Zero sample correlation does not necessarily mean there is no linear relationship - page 53

 
tara: That's what you're all about.

There you go, the snapping...

I'm not all about that, I assure you.

 

Sorry, of course - it's not.

 

I don't get it in a big way.

What do all these random processes have to do with the Integer figure, which is y=a+bx forever and ever.

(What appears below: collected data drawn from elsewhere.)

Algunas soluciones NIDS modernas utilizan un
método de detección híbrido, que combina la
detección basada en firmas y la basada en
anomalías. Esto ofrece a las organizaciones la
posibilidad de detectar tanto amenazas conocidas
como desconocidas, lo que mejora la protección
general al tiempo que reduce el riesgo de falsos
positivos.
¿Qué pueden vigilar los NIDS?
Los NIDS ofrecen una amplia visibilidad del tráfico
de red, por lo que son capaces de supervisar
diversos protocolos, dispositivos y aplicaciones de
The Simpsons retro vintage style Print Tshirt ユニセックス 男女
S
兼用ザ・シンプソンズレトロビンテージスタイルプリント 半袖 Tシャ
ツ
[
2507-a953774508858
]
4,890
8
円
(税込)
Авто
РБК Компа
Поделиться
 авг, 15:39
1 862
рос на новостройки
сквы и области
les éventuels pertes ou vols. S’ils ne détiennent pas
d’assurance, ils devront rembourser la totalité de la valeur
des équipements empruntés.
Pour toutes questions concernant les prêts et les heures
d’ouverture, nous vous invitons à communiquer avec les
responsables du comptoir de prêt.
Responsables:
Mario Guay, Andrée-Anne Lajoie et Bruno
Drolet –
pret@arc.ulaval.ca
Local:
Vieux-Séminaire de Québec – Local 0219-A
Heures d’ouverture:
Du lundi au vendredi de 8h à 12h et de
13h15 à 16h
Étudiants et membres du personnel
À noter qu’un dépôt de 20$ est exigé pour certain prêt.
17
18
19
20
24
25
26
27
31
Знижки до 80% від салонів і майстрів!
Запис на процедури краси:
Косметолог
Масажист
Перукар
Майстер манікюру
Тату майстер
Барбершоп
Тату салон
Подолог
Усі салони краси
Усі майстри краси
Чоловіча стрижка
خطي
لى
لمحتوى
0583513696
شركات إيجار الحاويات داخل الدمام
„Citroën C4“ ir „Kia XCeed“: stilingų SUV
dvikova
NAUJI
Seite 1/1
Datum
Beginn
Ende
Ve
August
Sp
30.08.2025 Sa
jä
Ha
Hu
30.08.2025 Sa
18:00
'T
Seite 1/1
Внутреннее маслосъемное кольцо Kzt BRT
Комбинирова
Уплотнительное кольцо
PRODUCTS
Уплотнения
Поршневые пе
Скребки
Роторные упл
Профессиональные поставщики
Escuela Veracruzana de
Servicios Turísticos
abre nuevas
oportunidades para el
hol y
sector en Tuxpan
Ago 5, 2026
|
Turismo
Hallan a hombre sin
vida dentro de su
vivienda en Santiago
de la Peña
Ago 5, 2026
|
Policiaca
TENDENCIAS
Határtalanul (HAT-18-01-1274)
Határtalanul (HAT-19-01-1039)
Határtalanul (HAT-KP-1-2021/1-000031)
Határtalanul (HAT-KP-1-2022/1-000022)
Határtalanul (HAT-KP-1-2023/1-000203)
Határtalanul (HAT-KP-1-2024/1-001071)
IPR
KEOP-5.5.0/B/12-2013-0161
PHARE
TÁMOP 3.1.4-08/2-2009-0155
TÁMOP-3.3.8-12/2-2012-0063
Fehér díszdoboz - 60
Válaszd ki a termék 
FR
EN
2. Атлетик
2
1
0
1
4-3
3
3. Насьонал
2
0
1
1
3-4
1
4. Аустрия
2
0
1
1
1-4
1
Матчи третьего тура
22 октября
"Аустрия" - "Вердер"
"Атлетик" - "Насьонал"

And to apply the knowledge in random processes we should subtract the straight line from the digital representation of the figure and look at the result. If it's pure zero, that's one thing, if it's not zero, that's another. But one should always do smoothing (sometimes called detrending). There is no point in discussing the randomness of the data if there is a deterministic component to it, and if judging the figure by eye, then if there is a random component, it can be neglected. And forum people are trying to calculate something about randomness. It is necessary to perform smoothing and investigate the residual.

 
EconModel:

I don't understand it in a big way.

There is no point in discussing the randomness of data if it has a deterministic component,

)))))All random variables have a deterministic component, which is what distinguishes them from uncertain quantities. It is mat statistics and econometrics that separates the deterministic component from random variables.

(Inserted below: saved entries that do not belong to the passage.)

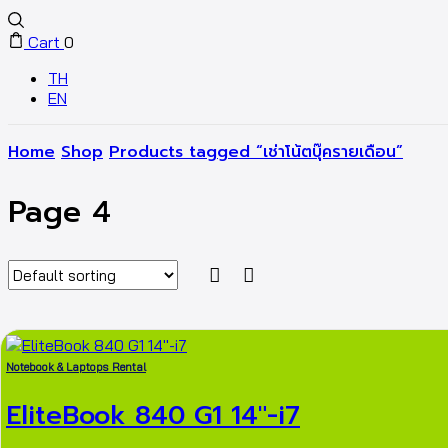
Cart
0
TH
EN
Home
Shop
Products tagged “เช่าโน้ตบุ๊ครายเดือน”
Page 4
Notebook & Laptops Rental
EliteBook 840 G1 14″-i7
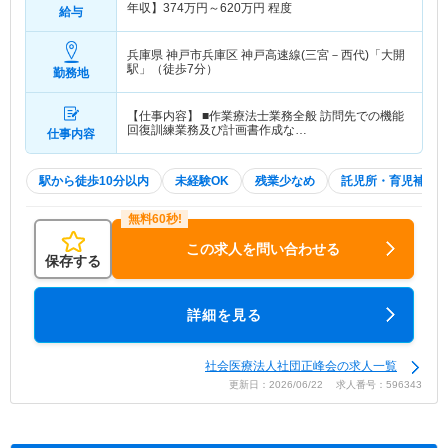
年収】
374
万円～
620
万円
程度
給与
兵庫県 神戸市兵庫区
神戸高速線(三宮－西代)「大開
駅」（徒歩7分）
勤務地
【仕事内容】 ■作業療法士業務全般 訪問先での機能
回復訓練業務及び計画書作成な…
仕事内容
駅から徒歩10分以内
未経験OK
残業少なめ
託児所・育児補助
この求人を問い合わせる
保存する
詳細を見る
社会医療法人社団正峰会の求人一覧
更新日：2026/06/22 求人番号：596343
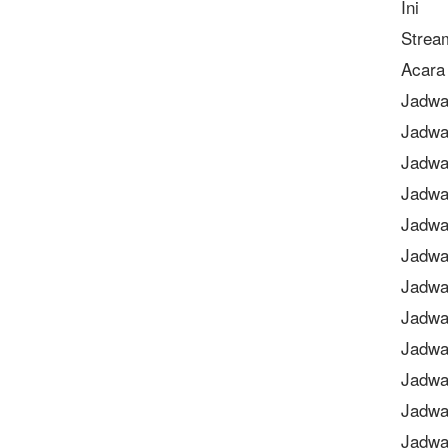
Ini
Strea
Acara 
Jadwa
Jadwa
Jadwa
Jadwa
Jadwa
Jadwa
Jadwa
Jadwa
Jadwa
Jadwa
Jadwal
Jadwa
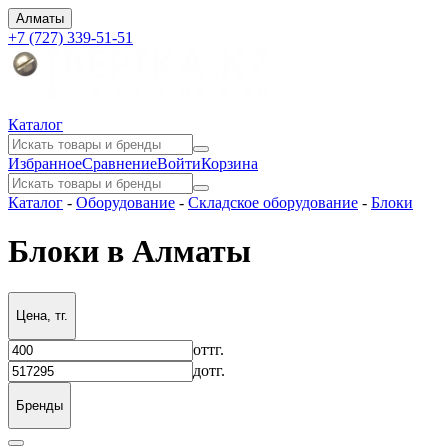
Алматы
+7 (727) 339-51-51
Каталог
Избранное
Сравнение
Войти
Корзина
Каталог
-
Оборудование
-
Складское оборудование
-
Блоки
Блоки в Алматы
Цена, тг.
от
тг.
до
тг.
Бренды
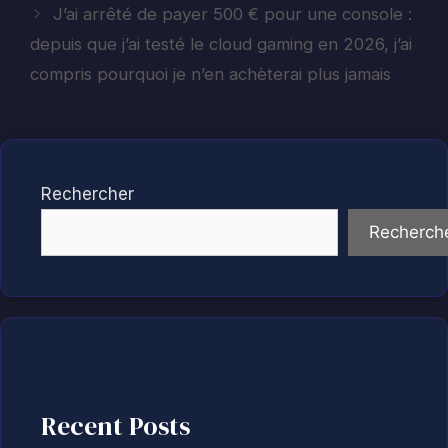
J’ai arrêté de payer 500 € pour une console :
depuis que j’ai testé le cloud gaming en 2026, j’ai
compris pourquoi je n’en achèterai plus jamais
Rechercher
Recherch
Recent Posts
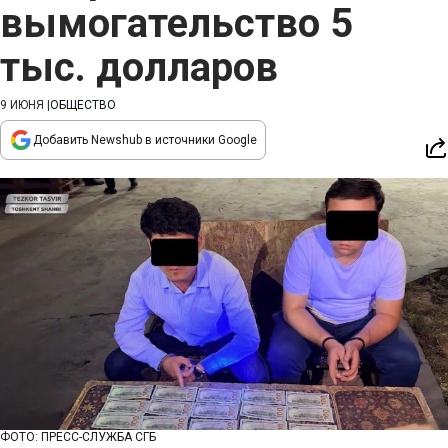
вымогательство 5
тыс. долларов
9 ИЮНЯ
|
ОБЩЕСТВО
Добавить Newshub в источники Google
ФОТО: ПРЕСС-СЛУЖБА СГБ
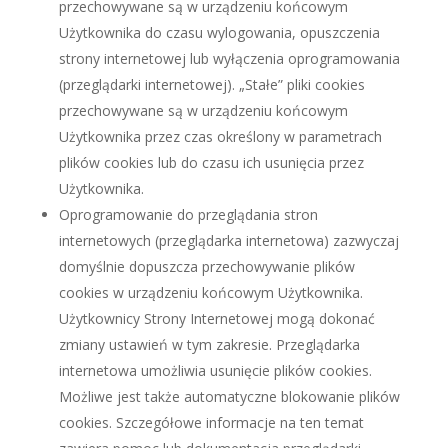
przechowywane są w urządzeniu końcowym
Użytkownika do czasu wylogowania, opuszczenia
strony internetowej lub wyłączenia oprogramowania
(przeglądarki internetowej). „Stałe” pliki cookies
przechowywane są w urządzeniu końcowym
Użytkownika przez czas określony w parametrach
plików cookies lub do czasu ich usunięcia przez
Użytkownika.
Oprogramowanie do przeglądania stron
internetowych (przeglądarka internetowa) zazwyczaj
domyślnie dopuszcza przechowywanie plików
cookies w urządzeniu końcowym Użytkownika.
Użytkownicy Strony Internetowej mogą dokonać
zmiany ustawień w tym zakresie. Przeglądarka
internetowa umożliwia usunięcie plików cookies.
Możliwe jest także automatyczne blokowanie plików
cookies. Szczegółowe informacje na ten temat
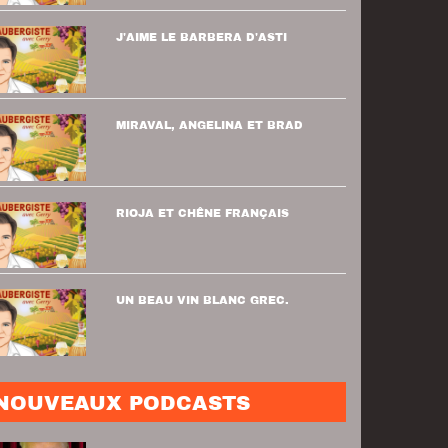
J'AIME LE BARBERA D'ASTI
MIRAVAL, ANGELINA ET BRAD
RIOJA ET CHÊNE FRANÇAIS
UN BEAU VIN BLANC GREC.
NOUVEAUX PODCASTS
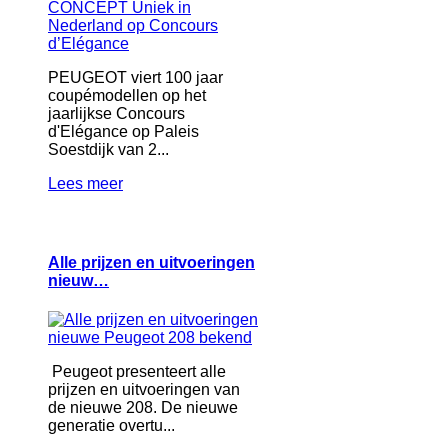
PEUGEOT viert 100 jaar
coupémodellen op het
jaarlijkse Concours
d'Elégance op Paleis
Soestdijk van 2...
Lees meer
Alle prijzen en uitvoeringen
nieuw…
Peugeot presenteert alle
prijzen en uitvoeringen van
de nieuwe 208. De nieuwe
generatie overtu...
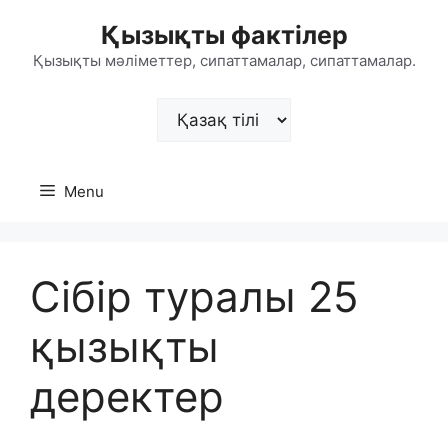
Skip
Қызықты фактілер
to
content
Қызықты мәліметтер, сипаттамалар, сипаттамалар.
Choose
a
language
Menu
Сібір туралы 25
қызықты
деректер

Generally speaking - it is possible and necessary to calculate QC using the initial data (prices) of the Forex market. QC can and should be calculated on non-stationary series. QC for stationary and ergodic series is not needed at all - everything is clear and understandable for them.

 

НЕ совсем знают как применить рецикл в практической тоговле на валютном рынке , рецикл нужен для нахождения в частности наиболее устойчивых (менее подверженных изменениям) динамических систем ,которые являються не чем иным как валютными портфелями

So for today and for the next 2-3 months such a portfolio is a simultaneous purchase of NZ, Pound, Aussie against the Yen, Euro, USD

 
Demi:

)))))All random variables contain a deterministic component, which is what distinguishes them from uncertain quantities.

So what deterministic component do you think is contained in white Gaussian noise?

In a big way - QC can and should be calculated on the raw data (prices) of the forex market.

Suppose you have calculated the ACF of the price (not increments) of some instrument on D1 over the last 5 years, and you see that it is positive with a 10 day lag. Can you build a profitable strategy based on that? :D

 
Integer:


So the row is stationary... So you can't use it that way, but only the first differences. Let's imagine another row, exactly the same, and another one, only the line is pointing downwards.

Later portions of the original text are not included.